Today’s column is written by Vincent Cacace, founder and CEO at Vertebrae.io.
Brands want to know their ads are being seen, by how many real humans, and how those ads help sell their products. But beyond those basics, there’s still plenty of disagreement over how best to measure and evaluate success.
With the arrival of virtual reality (VR), augmented reality (AR), 360 video and other forms of powerfully immersive advanced-content experiences, those debates are spilling into new frontiers of relevancy, engagement and brand extension.
The question about which metrics matter is only going to get more complicated in the VR era. Advertisers can measure the entire VR content experience. We need to think about what counts and why, especially as this sector evolves toward a sustainable, long-term business partly financed by advertising.
One key in developing metrics for the new sector is for publishers and creators to remember the real audience in this specific conversation: the brands and media buyers paying for those ads on their sites. The end-user audience matters, of course, but this discussion is about how best to measure how they interact with what brands are creating and the messages being shared with them.
Brands and media buyers need a frame of reference for their buying decisions, and building on the familiar provides that. One of the most basic measures in video advertising is the impression.
What counts as a video impression in more “traditional” digital media? Even in the 2-D video universe, agreement can be hard to come by. Facebook counts a “view” as three seconds of autoplaying run time with no audio. The IAB’s definition calls for two seconds of viewing, with at least 50% of the ad visible on screen. YouTube views are a different beast altogether.
In VR environments, however, an impression can be so much more. The basics will feel quite familiar to industry veterans, such as whether a consumer looked at an ad and for how long.
But then it gets more complicated. With VR, it is helpful to know how long a user was in the scene where an ad was showing. The distance between the ad and user also comes into play since size, scale and distance matter in what is a VR version of the viewability issue.
Then there is also the question of whether a user was looking at an ad while they were in the scene, or were they looking somewhere else?
Did they “gaze through” or select the ad to enter a deeper interactive experience, and how long did they stay? What did they look at while they were in the pop-out experience?
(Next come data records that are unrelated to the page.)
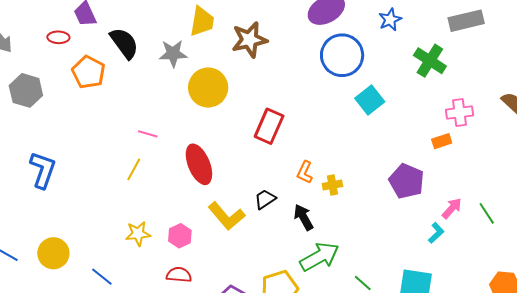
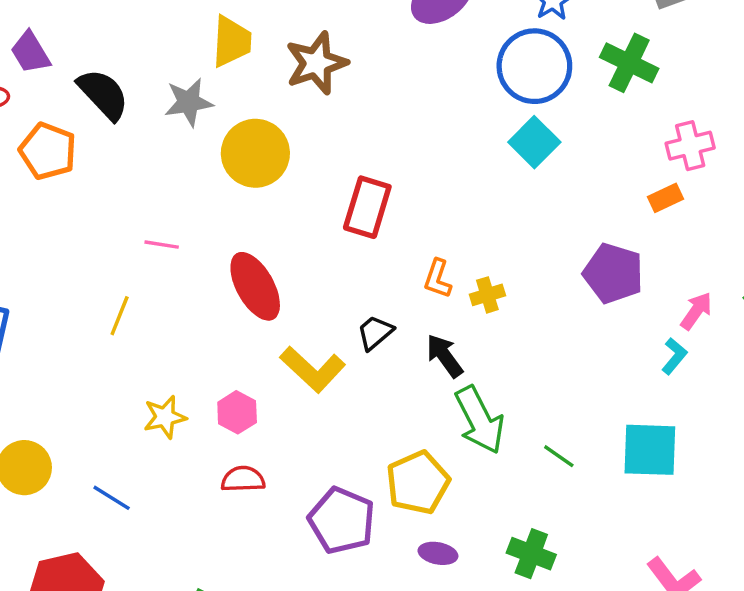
blue circle: (342, 55) -> (534, 66), moved
yellow line: (134, 169) -> (120, 316), moved
green arrow: (319, 257) -> (480, 420), turned 99

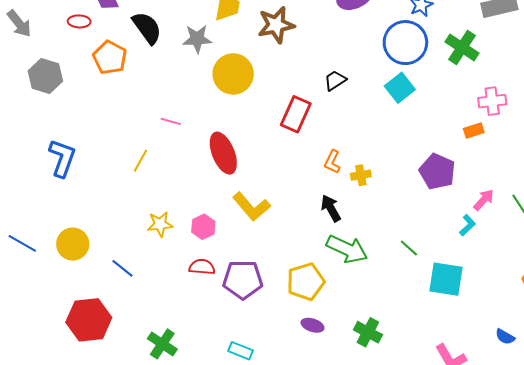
black trapezoid: (375, 333) -> (335, 80), moved
green arrow: (480, 420) -> (347, 249), turned -45
green line: (559, 456) -> (409, 248), moved
purple pentagon: (342, 520) -> (243, 280), moved, turned -30

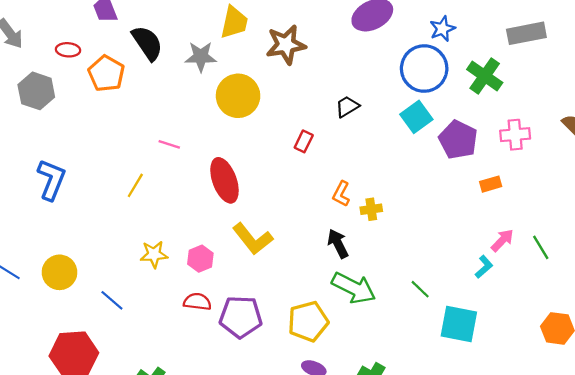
red ellipse: (79, 21) -> (68, 50), moved
red rectangle: (296, 114) -> (304, 141), size x0.6
orange rectangle: (474, 130) -> (491, 184), moved
purple pentagon: (437, 172) -> (458, 140), moved

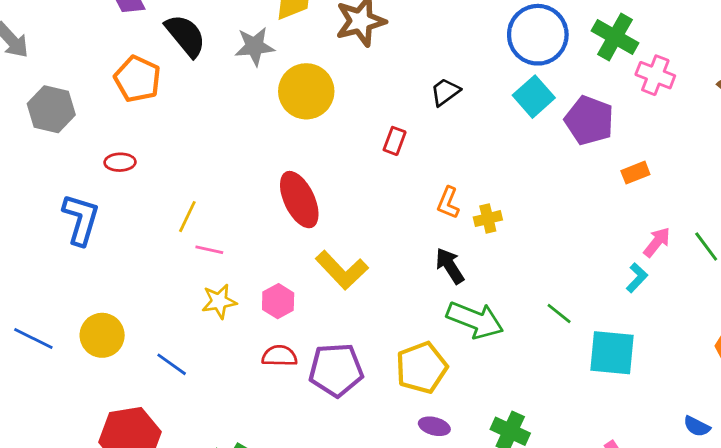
red ellipse: (68, 50) -> (120, 162), moved
pink cross: (515, 135) -> (655, 75), moved, turned 32
pink line: (169, 144) -> (209, 250), moved

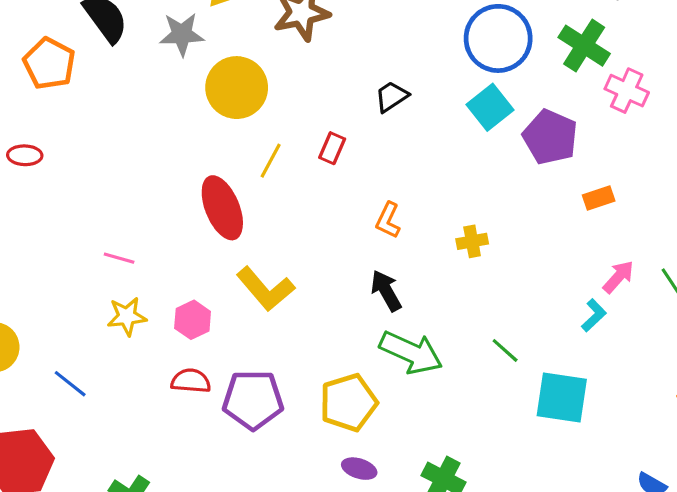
yellow line: (187, 217) -> (271, 161), moved
yellow cross: (488, 219) -> (472, 241), moved

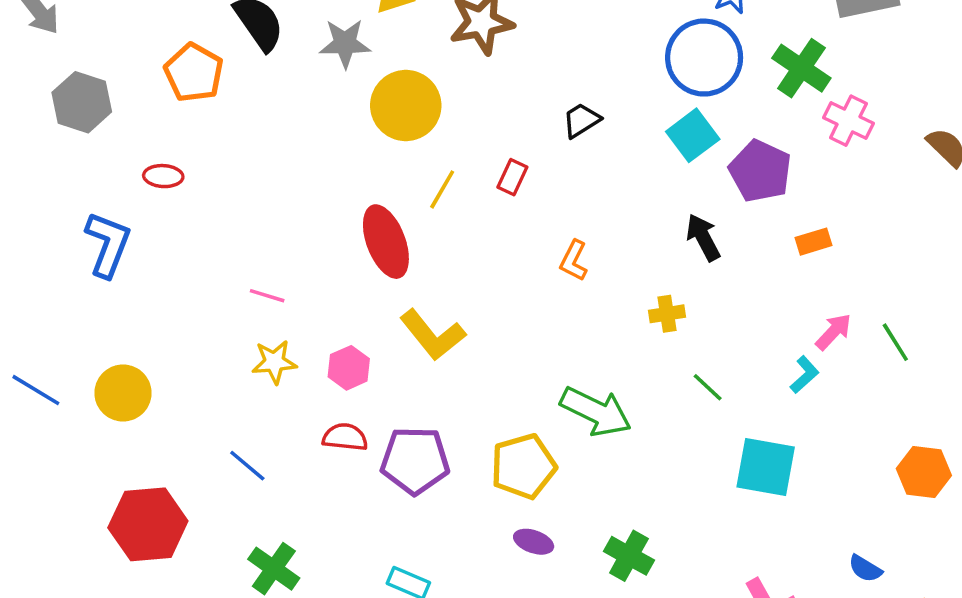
yellow cross: (472, 241) -> (667, 314), moved
black arrow: (386, 291) -> (703, 237), moved
green line: (505, 350) -> (708, 387), moved
blue line: (70, 384) -> (247, 466), moved

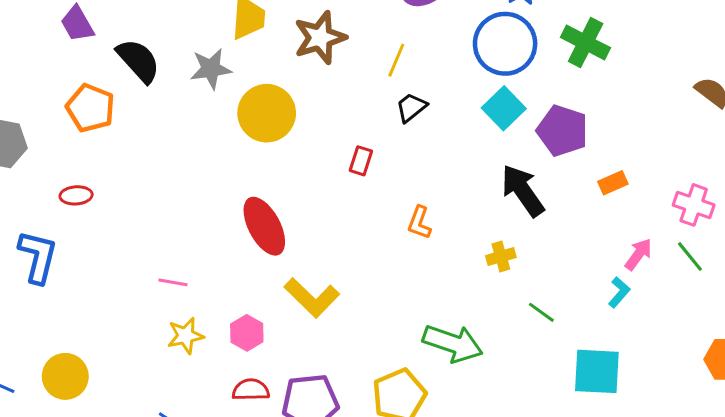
pink cross: (848, 121) -> (694, 205), moved
yellow line: (442, 189) -> (396, 60), moved
black arrow: (703, 237) -> (523, 191), size x1.4

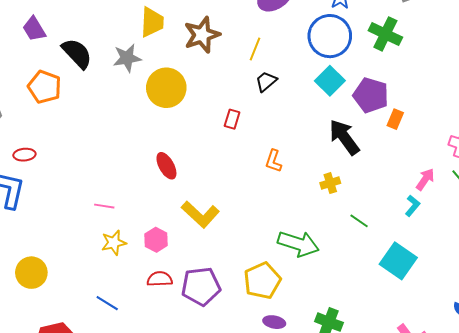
orange rectangle: (613, 183) -> (395, 119), moved, turned -42
red ellipse: (76, 195) -> (24, 155), moved
red ellipse: (264, 226) -> (166, 166), size x0.7
cyan square: (597, 371) -> (398, 261), turned 33

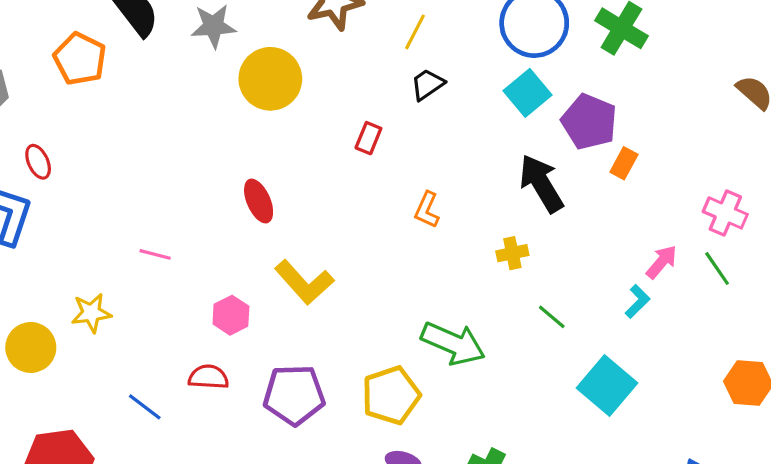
red ellipse: (24, 155) -> (38, 162), turned 65
yellow star: (114, 243) -> (91, 313), moved
red semicircle: (160, 279) -> (208, 377), moved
What did they do while they were in the ad experience?
Where was their gaze directed, and for how long on each part of that experience? Gazing at a brand experience or object for an extended period is a new kind of impression, one that really shows viewer engagement.
What new forms of user testing will emerge? How do you measure sentiment using physical and, eventually, biometric data? Or given two versions of the same product, which features or colors did users gravitate toward first?
These basic questions suggest that we’re already far beyond the basic 2-D video ad impression. Some of the new metrics will be defined by the platform providing the experience, just as Facebook and YouTube have created their respective platform-specific definitions of a view or impression in the 2-D world. Others will be defined by industry groups, such as the IAB.
But it’s clear that more dimensions of experience and engagement mean more dimensions of metrics to capture all that VR, AR and 360 video advertising can do for brands. Now is the time to begin discussing these issues so we can build a strong sector that allows everyone to thrive.